Several sectors — most notably food delivery — seem to have recovered from the impact of the coronavirus lockdowns. But for many others, the going is still hard, nearly a year after the pandemic had first struck.
Scooter rental startup Bounce has laid off 80% of its employees, Moneycontrol reports. This amounted to nearly 300 employees. Only around 70 employees remain at the startup now, which was once valued at $450 million.
“Can’t comment on the (specific) names,” Bounce CEO Vivekananda Hallekere said. “Layoffs are not 80 percent as such. We have recently done some rationalisation at Bounce keeping our long term goals in mind. 2020 has affected mobility more than any sector. During 2019 we wanted to go after platform play and we had hired accordingly to go after multiple mobility solutions,” he added.
Many of the laid off employees occupied senior positions, including those in product, operations, HR and engineering roles. Moneycontrol reported that as many as four rungs in the top management deck at Bounce are now empty, and the only senior management that remains is the founders themselves. Bounce has had to trim its operations to cut costs while its business is still hit by the pandemic — before coronavirus had struck, employee costs at Bounce alone amounted to Rs. 21 crore per month. At its peak, Bounce had 600 employees.
This isn’t the first time that Bounce has laid off employees to cope with the pandemic. In April, the company had cut employee pay by 20-60% after the lockdown had been announced. In June, it had laid off 130 employees, which accounted for 22% of its workforce. Bounce had tried its hardest to make sure its bikes were used during the lockdown — it had even offered its bikes to be used for delivery of essentials by e-commerce firms.

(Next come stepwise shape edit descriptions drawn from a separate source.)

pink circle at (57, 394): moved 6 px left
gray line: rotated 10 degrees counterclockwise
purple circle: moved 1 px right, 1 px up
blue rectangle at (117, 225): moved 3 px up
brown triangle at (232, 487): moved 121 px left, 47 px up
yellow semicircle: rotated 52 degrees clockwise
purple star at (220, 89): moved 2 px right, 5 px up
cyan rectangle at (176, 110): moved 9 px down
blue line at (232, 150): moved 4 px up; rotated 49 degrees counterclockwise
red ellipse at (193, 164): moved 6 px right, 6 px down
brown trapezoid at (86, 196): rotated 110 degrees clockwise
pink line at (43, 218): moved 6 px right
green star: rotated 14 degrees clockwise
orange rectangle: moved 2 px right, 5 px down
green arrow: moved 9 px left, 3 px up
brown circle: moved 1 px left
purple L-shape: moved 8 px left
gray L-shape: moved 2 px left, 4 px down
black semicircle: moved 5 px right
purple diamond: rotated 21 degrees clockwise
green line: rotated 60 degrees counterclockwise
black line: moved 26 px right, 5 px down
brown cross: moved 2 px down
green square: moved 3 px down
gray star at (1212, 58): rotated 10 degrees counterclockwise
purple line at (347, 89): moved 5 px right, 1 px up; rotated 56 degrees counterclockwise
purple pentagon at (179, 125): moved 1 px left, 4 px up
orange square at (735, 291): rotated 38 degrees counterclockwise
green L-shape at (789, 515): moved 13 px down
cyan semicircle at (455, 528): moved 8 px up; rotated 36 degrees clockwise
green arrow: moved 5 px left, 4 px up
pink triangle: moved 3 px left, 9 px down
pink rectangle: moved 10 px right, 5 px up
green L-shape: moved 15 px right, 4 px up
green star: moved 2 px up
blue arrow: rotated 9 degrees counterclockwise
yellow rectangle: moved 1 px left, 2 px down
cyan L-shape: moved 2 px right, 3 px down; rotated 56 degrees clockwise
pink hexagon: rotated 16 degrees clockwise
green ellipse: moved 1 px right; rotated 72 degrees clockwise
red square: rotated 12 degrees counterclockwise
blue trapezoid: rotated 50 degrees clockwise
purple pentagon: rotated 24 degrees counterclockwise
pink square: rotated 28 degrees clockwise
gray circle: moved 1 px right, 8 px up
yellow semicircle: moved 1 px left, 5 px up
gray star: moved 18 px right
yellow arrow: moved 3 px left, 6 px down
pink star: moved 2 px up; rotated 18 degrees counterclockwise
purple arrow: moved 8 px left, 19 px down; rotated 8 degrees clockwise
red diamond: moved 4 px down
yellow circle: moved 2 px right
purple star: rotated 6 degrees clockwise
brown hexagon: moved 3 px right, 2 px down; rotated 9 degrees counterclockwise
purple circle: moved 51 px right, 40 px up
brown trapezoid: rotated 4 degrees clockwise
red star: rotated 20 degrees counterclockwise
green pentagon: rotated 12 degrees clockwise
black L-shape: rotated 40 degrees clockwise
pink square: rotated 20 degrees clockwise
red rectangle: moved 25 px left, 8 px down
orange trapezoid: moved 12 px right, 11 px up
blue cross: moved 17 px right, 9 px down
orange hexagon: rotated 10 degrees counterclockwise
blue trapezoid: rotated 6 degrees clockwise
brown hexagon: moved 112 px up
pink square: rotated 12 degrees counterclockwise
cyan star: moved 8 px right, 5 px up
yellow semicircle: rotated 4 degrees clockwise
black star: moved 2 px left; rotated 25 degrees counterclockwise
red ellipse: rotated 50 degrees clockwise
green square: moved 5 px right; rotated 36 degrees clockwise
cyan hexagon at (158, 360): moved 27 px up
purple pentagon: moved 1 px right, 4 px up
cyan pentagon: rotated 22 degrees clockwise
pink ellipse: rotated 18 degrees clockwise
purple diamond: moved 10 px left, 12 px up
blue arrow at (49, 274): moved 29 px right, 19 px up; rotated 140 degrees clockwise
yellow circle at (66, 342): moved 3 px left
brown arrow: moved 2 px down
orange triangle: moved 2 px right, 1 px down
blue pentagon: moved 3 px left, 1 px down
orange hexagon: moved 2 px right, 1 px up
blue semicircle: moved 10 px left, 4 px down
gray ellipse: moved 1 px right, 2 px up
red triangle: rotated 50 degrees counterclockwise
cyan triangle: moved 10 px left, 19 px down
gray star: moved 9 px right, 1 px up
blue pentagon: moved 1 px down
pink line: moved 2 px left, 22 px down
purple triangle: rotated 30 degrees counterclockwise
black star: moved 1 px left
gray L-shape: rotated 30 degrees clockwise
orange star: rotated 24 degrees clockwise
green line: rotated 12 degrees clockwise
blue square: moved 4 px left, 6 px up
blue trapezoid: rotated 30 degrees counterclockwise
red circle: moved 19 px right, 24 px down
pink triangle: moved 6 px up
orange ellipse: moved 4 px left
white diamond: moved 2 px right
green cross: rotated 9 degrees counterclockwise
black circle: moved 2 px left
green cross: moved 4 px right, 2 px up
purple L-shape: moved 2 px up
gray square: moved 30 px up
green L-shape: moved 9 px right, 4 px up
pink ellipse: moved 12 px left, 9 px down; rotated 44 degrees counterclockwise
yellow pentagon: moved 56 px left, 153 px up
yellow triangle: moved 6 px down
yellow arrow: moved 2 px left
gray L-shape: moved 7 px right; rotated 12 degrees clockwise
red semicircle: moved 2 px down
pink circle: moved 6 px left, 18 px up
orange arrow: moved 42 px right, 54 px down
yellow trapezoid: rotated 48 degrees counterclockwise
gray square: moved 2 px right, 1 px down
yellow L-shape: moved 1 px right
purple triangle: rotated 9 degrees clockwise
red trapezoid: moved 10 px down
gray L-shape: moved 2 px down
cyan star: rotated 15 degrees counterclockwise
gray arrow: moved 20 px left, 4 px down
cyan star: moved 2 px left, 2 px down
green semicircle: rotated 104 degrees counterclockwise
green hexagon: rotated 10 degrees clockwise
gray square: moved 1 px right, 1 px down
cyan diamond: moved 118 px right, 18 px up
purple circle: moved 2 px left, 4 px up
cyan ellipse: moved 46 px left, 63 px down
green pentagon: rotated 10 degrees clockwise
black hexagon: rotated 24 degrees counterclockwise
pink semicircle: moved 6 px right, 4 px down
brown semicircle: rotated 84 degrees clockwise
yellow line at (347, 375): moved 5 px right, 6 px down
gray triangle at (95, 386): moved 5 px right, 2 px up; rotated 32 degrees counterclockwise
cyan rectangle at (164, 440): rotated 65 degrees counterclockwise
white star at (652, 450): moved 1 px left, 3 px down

But Bounce has been particularly hard-hit by lockdown, and when the lockdown has been eased, from most offices still being closed in major metros. Bounce’s biggest market of Bangalore has seen many its residents leave for their hometowns, which means that the demand for its bikes has significantly fallen. Also, Bounce needs people to regularly use its bikes to be able to recover costs — having its bikes sitting unused can incur more costs than revenues they might generate. Unlike Uber and Ola, which don’t own cars, but instead use cars that are owned by driver partners, Bounce owns its bikes, which makes their upkeep and maintenance much harder when they aren’t being used. All this has added up for an unfortunate set of circumstances for Bounce, and it seems to be trimming fat as it looks to survive the pandemic.